Aproveito esta oportunidade para agradecer a todos os camaradas, trabalhadores e jovens do Brasil que manifestam sua solidariedade com as lutas do KKE e da PAME (Frente Militante de Todos os Trabalhadores), o movimento sindical classista em nosso país.
O tema que este seminário aborda é de grande importância teórica, política e prática, especialmente em condições de crise capitalista, porque o estudo das experiências, positivas e negativas, das revoluções anteriores e da construção socialista, a defesa das leis do desenvolvimento do socialismo e a defesa da contribuição histórica da União Soviética e em geral do socialismo no século XX, são condições imprescindíveis para construir hoje uma estratégia revolucionária, cientificamente elaborada.
O legado político da Comuna de Paris
O grande heroísmo de homens, mulheres e até crianças que deram suas vidas por uma nova sociedade no primeiro assalto operário ao céu, a experiência da Comuna de Paris e as lições tiradas do curso dos 72 dias do primeiro poder operário no mundo, continuam vigentes.
A burguesia mostrou-se capaz de cometer os maiores crimes, a fim de salvar o poder do capital. Optou por se aliar aos invasores do exército prussiano, para massacrar a classe trabalhadora de Paris. Provou que tinha deixado para trás definitivamente seu papel progressista anterior.

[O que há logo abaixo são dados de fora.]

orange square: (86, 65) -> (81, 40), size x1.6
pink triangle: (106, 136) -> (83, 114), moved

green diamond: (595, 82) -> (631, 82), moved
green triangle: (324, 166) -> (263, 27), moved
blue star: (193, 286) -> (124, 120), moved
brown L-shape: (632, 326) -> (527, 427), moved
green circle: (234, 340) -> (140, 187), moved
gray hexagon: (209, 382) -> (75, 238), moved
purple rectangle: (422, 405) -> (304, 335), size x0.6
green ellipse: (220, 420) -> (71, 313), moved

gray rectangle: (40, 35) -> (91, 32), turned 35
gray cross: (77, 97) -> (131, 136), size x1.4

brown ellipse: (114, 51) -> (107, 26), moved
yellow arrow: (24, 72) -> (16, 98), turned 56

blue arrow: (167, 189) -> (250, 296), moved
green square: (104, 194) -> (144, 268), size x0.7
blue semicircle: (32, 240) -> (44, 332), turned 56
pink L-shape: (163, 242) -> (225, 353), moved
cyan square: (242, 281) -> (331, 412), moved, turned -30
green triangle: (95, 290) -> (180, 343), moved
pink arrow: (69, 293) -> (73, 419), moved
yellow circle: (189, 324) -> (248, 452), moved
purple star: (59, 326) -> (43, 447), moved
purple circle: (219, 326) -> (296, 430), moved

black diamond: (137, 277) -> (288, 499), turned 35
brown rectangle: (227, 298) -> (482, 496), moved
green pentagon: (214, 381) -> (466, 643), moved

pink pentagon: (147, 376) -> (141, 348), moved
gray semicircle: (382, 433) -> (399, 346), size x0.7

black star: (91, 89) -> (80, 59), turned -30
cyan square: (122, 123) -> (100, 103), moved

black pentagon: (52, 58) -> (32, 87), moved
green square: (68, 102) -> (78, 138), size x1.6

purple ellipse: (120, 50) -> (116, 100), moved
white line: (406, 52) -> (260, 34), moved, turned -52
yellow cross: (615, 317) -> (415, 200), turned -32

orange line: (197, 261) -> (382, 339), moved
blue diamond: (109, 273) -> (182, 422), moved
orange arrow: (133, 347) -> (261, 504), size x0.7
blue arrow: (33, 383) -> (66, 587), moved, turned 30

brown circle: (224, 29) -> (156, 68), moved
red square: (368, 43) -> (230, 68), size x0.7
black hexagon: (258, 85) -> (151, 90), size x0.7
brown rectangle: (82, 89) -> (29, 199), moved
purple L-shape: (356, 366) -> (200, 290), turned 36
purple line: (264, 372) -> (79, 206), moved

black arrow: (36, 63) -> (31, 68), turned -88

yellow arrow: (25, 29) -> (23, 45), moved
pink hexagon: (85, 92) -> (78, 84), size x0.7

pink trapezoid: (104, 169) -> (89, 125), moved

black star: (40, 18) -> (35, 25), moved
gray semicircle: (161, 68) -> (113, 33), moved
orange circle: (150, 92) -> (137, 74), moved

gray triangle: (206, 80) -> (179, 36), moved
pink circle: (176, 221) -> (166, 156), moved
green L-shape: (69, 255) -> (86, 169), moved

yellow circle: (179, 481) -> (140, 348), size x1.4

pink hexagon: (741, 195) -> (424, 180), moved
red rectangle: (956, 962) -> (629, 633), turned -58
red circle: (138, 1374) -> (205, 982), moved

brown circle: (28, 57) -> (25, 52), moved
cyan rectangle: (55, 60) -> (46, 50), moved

A principal lição das experiências da Comuna de Paris é, como escreveu Marx, que “a classe operária não pode simplesmente tomar posse da máquina estatal existente e colocá-la em movimento para os seus próprios fins.” Ao contrário, como afirmou Lenine, “a classe operária deve quebrar, destruir a “máquina do Estado”, não se limitando apenas a se assenhorear dela “. A ditadura do proletariado, o poder mais democrático até quando haja Estado, em vez da ditadura do capital.
A segunda lição fundamental que a história da Comuna nos ensina é que o novo poder deve começar imediatamente “a expropriação dos expropriadores”, isto é, a socialização dos meios de produção concentrados.
A Comuna de Paris dá resposta a todos os derrotistas e conformistas que consideram a correlação de forças como algo estático, que fecham os olhos à objectiva agudização das contradições e a maturação da luta de classes.
Finalmente, a história da Comuna ensina, através da experiência de sua derrota, que o proletariado deve ter estratégia e táctica com base científica, conhecimento profundo das leis que regem a luta de classes. Esta tarefa pode ser realizada apenas por um partido comunista com teoria revolucionária, em conflito com a ideologia burguesa, o reformismo e o oportunismo.
Estas conclusões têm importância vital para o movimento revolucionário. Foram confirmados pelas experiências seguintes, ou seja, da Grande Revolução de Outubro, na Rússia, da Revolução Cubana e da construção socialista no século passado. As lições extraídas das experiências das revoluções e contra-revoluções, dos êxitos e retrocessos nos dão força para a luta que travamos hoje. Avançamos para o futuro ensinados pelo passado.
Essas experiências tiram ilusões de que seja possível um governo colocar o Estado burguês a serviço dos interesses do povo. Tais ilusões custaram caro ao movimento popular no passado (como no caso do Chile) e hoje em dia tornam-se ainda mais perigosas, sendo que o movimento operário encontra-se perante desafios muito grandes, onde a escolha entre a linha de ruptura e a adaptação determinará a direcção dos acontecimentos.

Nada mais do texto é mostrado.